Tetsuo - The Iron Man
E’ praticamente impossibile restare indifferenti davanti alla visione di questa pellicola del 1989, opera prima di Shinya Tsukamoto che vinse il FantaFestival di Roma proprio in quell’anno.
Un film questo “Tetsuo, the Iron Man” a cui si associano automaticamente aggettivi quali sconvolgente, ansioso, terrificante, allucinante e via di questo passo. Potrebbe perfino risultare “fastidioso” a un appassionato di generi come l’horror o lo splatter-movie, tale è la “crudezza” narrativa fuori dagli schemi occidentali di racconto e la potenza visionaria di certe immagini fatte anche di squenze davvero sconcertanti. La trama, anche qui, è poca cosa e serve come base di appoggio per l’incredibile escalation infernale che il protagonista subirà nell’arco dell’oretta abbondante del film.
Si narra infatti di un uomo qualunque che, facendosi la barba una mattina, scopre casualmente uno strano filo che gli esce dal viso (momento di pirandelliana memoria). Nel tentativo di toglierlo si ferisce e scopre così che il filo stesso era di metallo. Da quel momento, comincerà una lenta e inesorabile trasformazione in una specie di cyborg rivestito dentro e fuori di metallo. Un metallo-cancro che si espande ovunque a ritmi sempre più veloci e che fa assumere alla telecamera gli stessi ritmi e la stessa schizofrenia del protagonista.
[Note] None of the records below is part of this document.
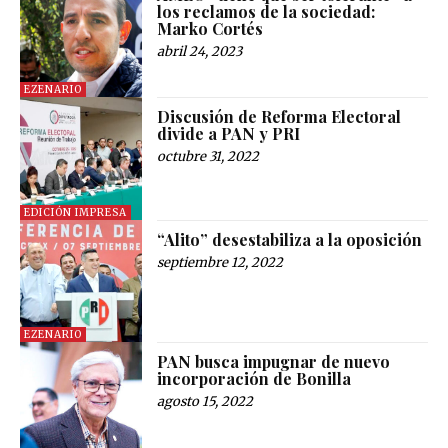
los reclamos de la sociedad:
Marko Cortés
abril 24, 2023
EZENARIO
Discusión de Reforma Electoral
divide a PAN y PRI
octubre 31, 2022
EDICIÓN IMPRESA
“Alito” desestabiliza a la oposición
septiembre 12, 2022
EZENARIO
PAN busca impugnar de nuevo
incorporación de Bonilla
agosto 15, 2022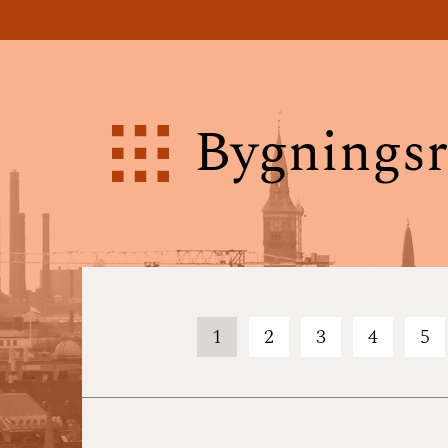
Bygningsr
1
2
3
4
5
Una specie di virus simbolico che, dall’uomo, ricopre e contagia tutto il mondo.
Ma il film è anche un uso originale di sequenze animate a passo uno, con parti girate in uno strepitoso bianco e nero in 16 mm e momenti lisergici e davvero fuori di testa, montati in progressione e in totale sintonia con la “disumanizzazione” del protagonista.
Montaggio frenetico che deve moltissimo alle installazione di video-arte estrema con un'attenzione ossessiva, morbosa e “davvero malata” nel mostrare i dettagli della contaminazione metallica che subirà il protagonista (e noi con lui).
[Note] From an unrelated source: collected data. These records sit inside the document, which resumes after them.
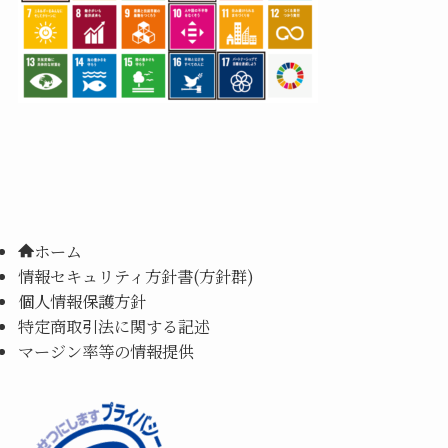
ホーム
情報セキュリティ方針書(方針群)
個人情報保護方針
特定商取引法に関する記述
マージン率等の情報提供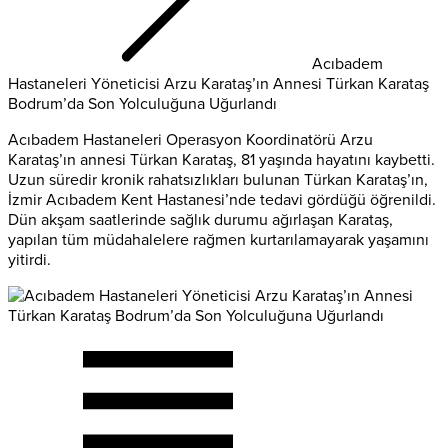
Acıbadem
Hastaneleri Yöneticisi Arzu Karataş’ın Annesi Türkan Karataş
Bodrum’da Son Yolculuğuna Uğurlandı
Acıbadem Hastaneleri Operasyon Koordinatörü Arzu
Karataş’ın annesi Türkan Karataş, 81 yaşında hayatını kaybetti.
Uzun süredir kronik rahatsızlıkları bulunan Türkan Karataş’ın,
İzmir Acıbadem Kent Hastanesi’nde tedavi gördüğü öğrenildi.
Dün akşam saatlerinde sağlık durumu ağırlaşan Karataş,
yapılan tüm müdahalelere rağmen kurtarılamayarak yaşamını
yitirdi.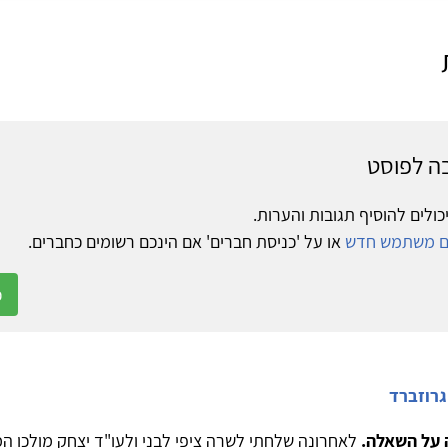
ה לפוסט
כולים להוסיף תגובות והערות.
ום משתמש חדש
או על 'כניסת חברים' אם הינכם רשומים כחברים.
כ
גרוזברד
 על השאלה.
לאחרונה שלחתי לשרה ציפי לבני ולעו"ד יצחק מולכו ה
Anche le poche scene di sesso esistenti (come non citare il pene-trapano, con la quale il protagonista ammazza la propria fidanzata?) giocano sui temi che saranno sempre cari al regista: la trasformazione del corpo e il sesso visto come deviazione (non molto lontano dal Cronenberg).
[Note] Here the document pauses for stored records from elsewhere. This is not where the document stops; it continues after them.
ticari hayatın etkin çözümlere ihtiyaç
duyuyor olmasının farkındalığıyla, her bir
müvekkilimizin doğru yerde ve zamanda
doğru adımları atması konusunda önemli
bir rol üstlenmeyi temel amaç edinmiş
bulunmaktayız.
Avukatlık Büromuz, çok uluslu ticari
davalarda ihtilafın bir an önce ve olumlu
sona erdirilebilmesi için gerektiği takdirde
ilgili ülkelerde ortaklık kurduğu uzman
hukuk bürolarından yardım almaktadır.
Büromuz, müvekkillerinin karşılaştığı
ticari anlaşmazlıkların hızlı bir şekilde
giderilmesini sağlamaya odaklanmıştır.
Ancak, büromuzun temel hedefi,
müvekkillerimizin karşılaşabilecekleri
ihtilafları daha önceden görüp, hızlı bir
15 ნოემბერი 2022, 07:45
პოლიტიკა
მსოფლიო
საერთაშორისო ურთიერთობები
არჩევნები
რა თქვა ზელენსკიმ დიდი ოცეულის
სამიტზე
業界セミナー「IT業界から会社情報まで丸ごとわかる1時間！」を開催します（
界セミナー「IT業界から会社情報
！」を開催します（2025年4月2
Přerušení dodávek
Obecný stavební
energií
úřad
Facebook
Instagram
Da un punto di vista prettamente cinematografico il film soffre forse di una “prevedibilità” schematica e, stabilito inizialmente il plot della trasformazione del protagonista, il film, narrativamente parlando, diventa poco più che un pretesto per inquadrature frenetiche, scontri, guerre, flash subliminali come fossimo all’interno di una specie di videogioco impazzito con nessuna possibilità di controllo, tra un serratissimo montaggio da videoclip, scarna presenza di dialoghi, lo stridere delle musiche tecno e noise, un bianco e nero stridente come pochi e l’intrusione random di sequenze quasi impossibili da decifrare, tant'è che ancor oggi difficilmente si è trovata un'interpretazione univoca sul significato ultimo di questo film, diventato nel frattempo un vero e proprio Cult-Movie del genere e aprendo la strada a centinaia di emuli che difficilmente raggiunsero la visionarietà dell'originale.
Uno dei film più angoscianti che abbia mai visto la cui visione creò in me (alla allora veneranda età di ben 32 anni!) uno sconvolgimento vero e tangibile che non fece chiudere occhio per due sere di fila nè a me nè alla mia povera moglia appena incinta.
Film da maneggiare con cura e non adatto a soggetti facilmente impressionabili.